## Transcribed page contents
:::

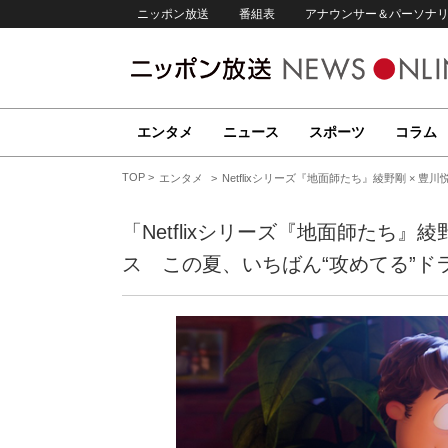
ニッポン放送
番組表
アナウンサー＆パーソナ
エンタメ
ニュース
スポーツ
コラム
TOP
エンタメ
Netflixシリーズ『地面師たち』綾野剛 ×
「Netflixシリーズ『地面師たち』
ス この夏、いちばん“攻めてる”ド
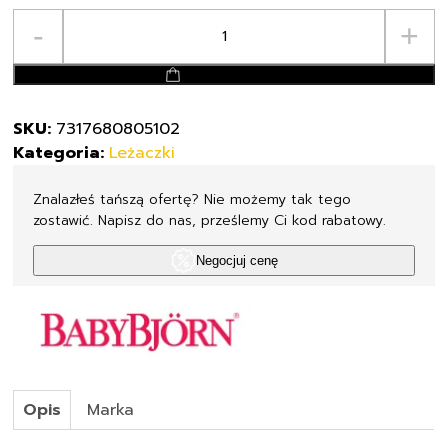
ilość
-
+
BABYBJORN
-
dodaj do koszyka
zabawka
do
SKU:
7317680805102
leżaczka
Kategoria:
Leżaczki
BALANCE
Googly
Znalazłeś tańszą ofertę? Nie możemy tak tego
Eyes
zostawić. Napisz do nas, prześlemy Ci kod rabatowy.
Pastels
Negocjuj cenę
Opis
Marka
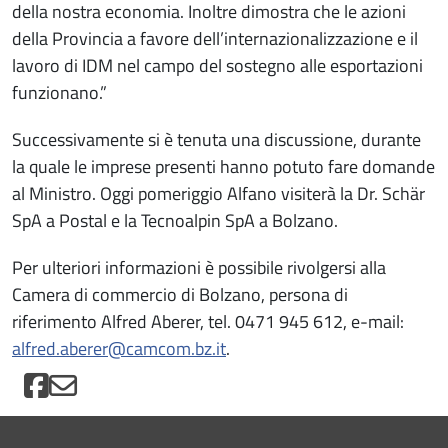
della nostra economia. Inoltre dimostra che le azioni
della Provincia a favore dell’internazionalizzazione e il
lavoro di IDM nel campo del sostegno alle esportazioni
funzionano.”
Successivamente si è tenuta una discussione, durante
la quale le imprese presenti hanno potuto fare domande
al Ministro. Oggi pomeriggio Alfano visiterà la Dr. Schär
SpA a Postal e la Tecnoalpin SpA a Bolzano.
Per ulteriori informazioni è possibile rivolgersi alla
Camera di commercio di Bolzano, persona di
riferimento Alfred Aberer, tel. 0471 945 612, e-mail:
alfred.aberer@camcom.bz.it
.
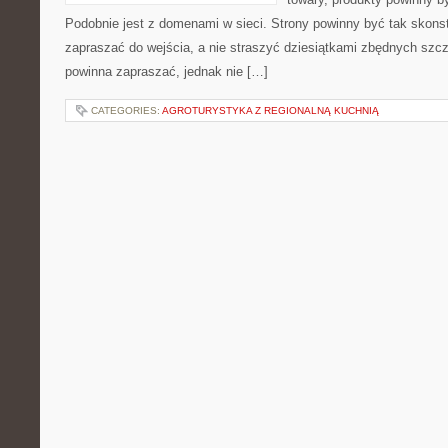
Podobnie jest z domenami w sieci. Strony powinny być tak skons
zapraszać do wejścia, a nie straszyć dziesiątkami zbędnych sz
powinna zapraszać, jednak nie […]
CATEGORIES:
AGROTURYSTYKA Z REGIONALNĄ KUCHNIĄ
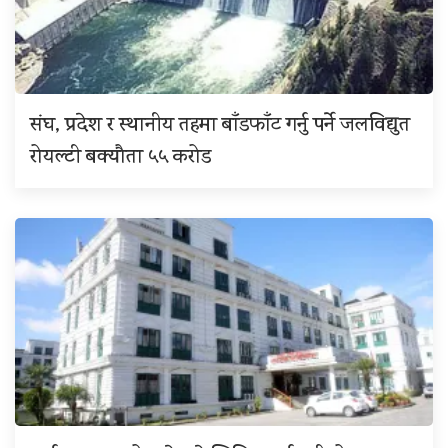
संघ, प्रदेश र स्थानीय तहमा बाँडफाँट गर्नु पर्ने जलविद्युत
रोयल्टी बक्यौता ५५ करोड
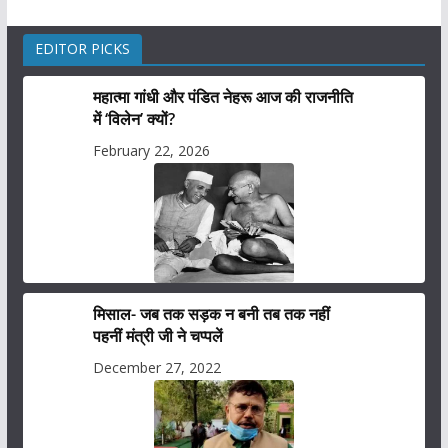
EDITOR PICKS
महात्मा गांधी और पंडित नेहरू आज की राजनीति
में ‘विलेन’ क्यों?
February 22, 2026
मिसाल- जब तक सड़क न बनी तब तक नहीं
पहनीं मंत्री जी ने चप्पलें
December 27, 2022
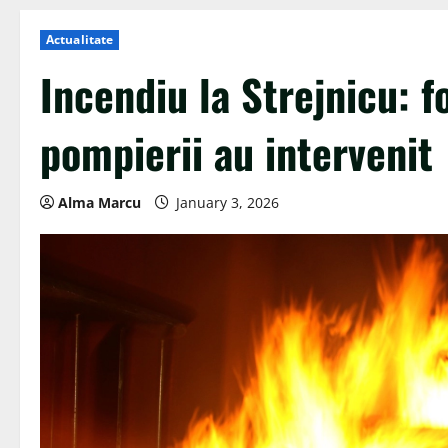
Actualitate
Incendiu la Strejnicu: f
pompierii au intervenit
Alma Marcu
January 3, 2026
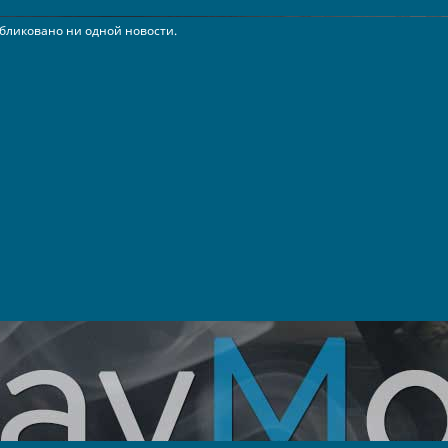
бликовано ни одной новости.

:::

## Your goal
Report each line in the data above that holds the word "地面師たち" by copying it.

## Written answer
Netflixシリーズ『地面師たち』綾野剛 ×
「Netflixシリーズ『地面師たち』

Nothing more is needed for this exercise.